| What the exercise asks |
Find every line of the records that has "Netzwerk" and return it.

| Material for the task |
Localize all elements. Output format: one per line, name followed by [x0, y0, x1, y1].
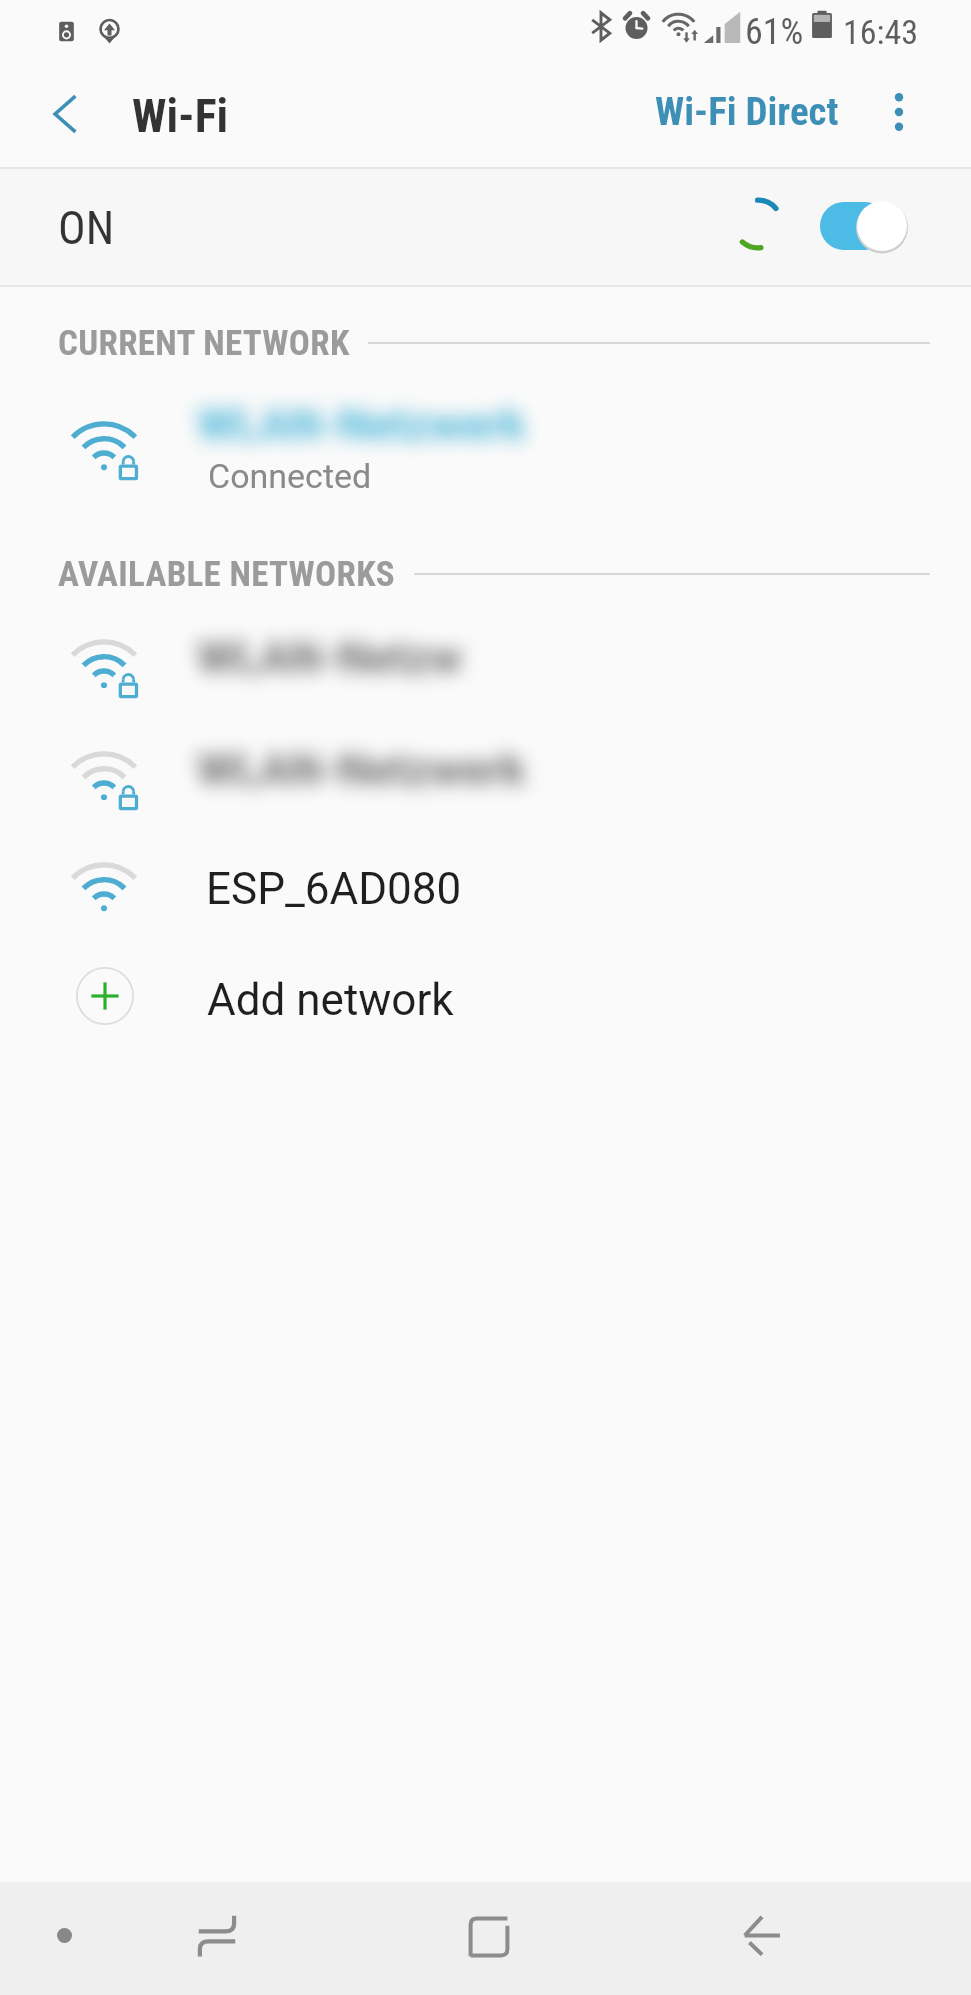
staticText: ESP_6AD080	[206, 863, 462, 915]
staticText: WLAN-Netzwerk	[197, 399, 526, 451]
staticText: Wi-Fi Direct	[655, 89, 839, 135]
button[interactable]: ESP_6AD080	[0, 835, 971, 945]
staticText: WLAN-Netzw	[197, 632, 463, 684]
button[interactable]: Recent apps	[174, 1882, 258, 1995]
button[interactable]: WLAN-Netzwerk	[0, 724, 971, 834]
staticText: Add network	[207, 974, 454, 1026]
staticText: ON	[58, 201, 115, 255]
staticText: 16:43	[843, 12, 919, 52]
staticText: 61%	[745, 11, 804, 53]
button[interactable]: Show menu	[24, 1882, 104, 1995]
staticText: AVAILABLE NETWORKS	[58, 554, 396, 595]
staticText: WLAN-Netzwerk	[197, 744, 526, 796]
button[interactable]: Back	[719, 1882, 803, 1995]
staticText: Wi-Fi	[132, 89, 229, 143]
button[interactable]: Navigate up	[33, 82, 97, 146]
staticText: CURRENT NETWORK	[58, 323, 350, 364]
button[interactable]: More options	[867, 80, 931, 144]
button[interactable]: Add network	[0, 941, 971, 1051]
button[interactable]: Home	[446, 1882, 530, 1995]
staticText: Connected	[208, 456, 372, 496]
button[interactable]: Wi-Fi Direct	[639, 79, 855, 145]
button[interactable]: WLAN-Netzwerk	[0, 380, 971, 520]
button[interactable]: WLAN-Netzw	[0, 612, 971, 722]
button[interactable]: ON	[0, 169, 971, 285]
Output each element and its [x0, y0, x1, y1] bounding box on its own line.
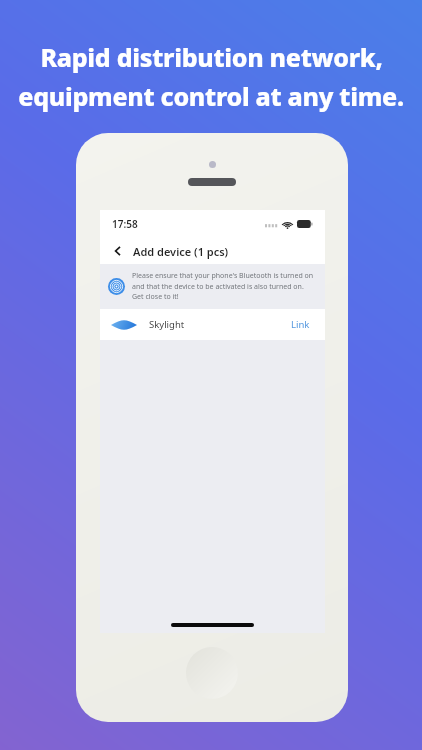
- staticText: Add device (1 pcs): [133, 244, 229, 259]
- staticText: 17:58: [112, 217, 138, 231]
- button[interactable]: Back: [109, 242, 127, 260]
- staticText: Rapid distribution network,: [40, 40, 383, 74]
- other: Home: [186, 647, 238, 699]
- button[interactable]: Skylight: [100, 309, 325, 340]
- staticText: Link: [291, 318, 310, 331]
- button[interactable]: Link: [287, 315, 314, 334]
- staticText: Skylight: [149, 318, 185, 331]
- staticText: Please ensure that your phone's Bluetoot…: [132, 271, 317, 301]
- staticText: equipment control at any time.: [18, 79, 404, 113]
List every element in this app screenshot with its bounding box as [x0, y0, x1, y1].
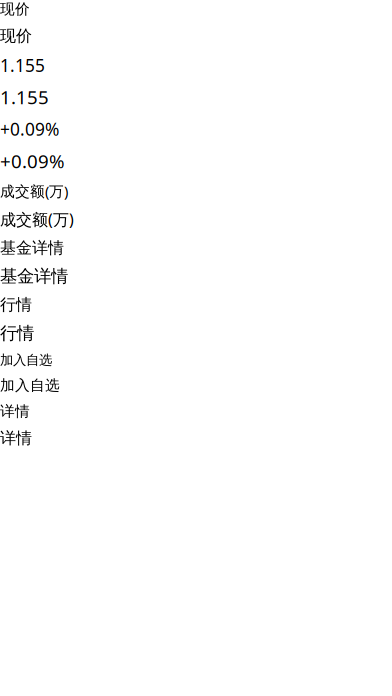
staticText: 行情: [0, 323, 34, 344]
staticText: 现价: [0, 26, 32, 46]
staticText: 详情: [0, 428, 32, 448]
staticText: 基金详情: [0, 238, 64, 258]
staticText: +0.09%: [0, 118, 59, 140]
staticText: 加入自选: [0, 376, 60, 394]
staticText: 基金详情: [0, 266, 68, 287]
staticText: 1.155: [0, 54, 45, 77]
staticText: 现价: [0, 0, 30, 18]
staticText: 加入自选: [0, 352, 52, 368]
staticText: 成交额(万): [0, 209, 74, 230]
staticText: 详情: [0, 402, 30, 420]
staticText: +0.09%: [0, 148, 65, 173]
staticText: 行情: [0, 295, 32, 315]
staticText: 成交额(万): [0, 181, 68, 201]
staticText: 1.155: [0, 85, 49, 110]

| Your response |
staticText: WLAN-Netzwerk	[197, 399, 526, 451]
button[interactable]: WLAN-Netzwerk	[0, 724, 971, 834]
staticText: WLAN-Netzwerk	[197, 744, 526, 796]
button[interactable]: WLAN-Netzwerk	[0, 380, 971, 520]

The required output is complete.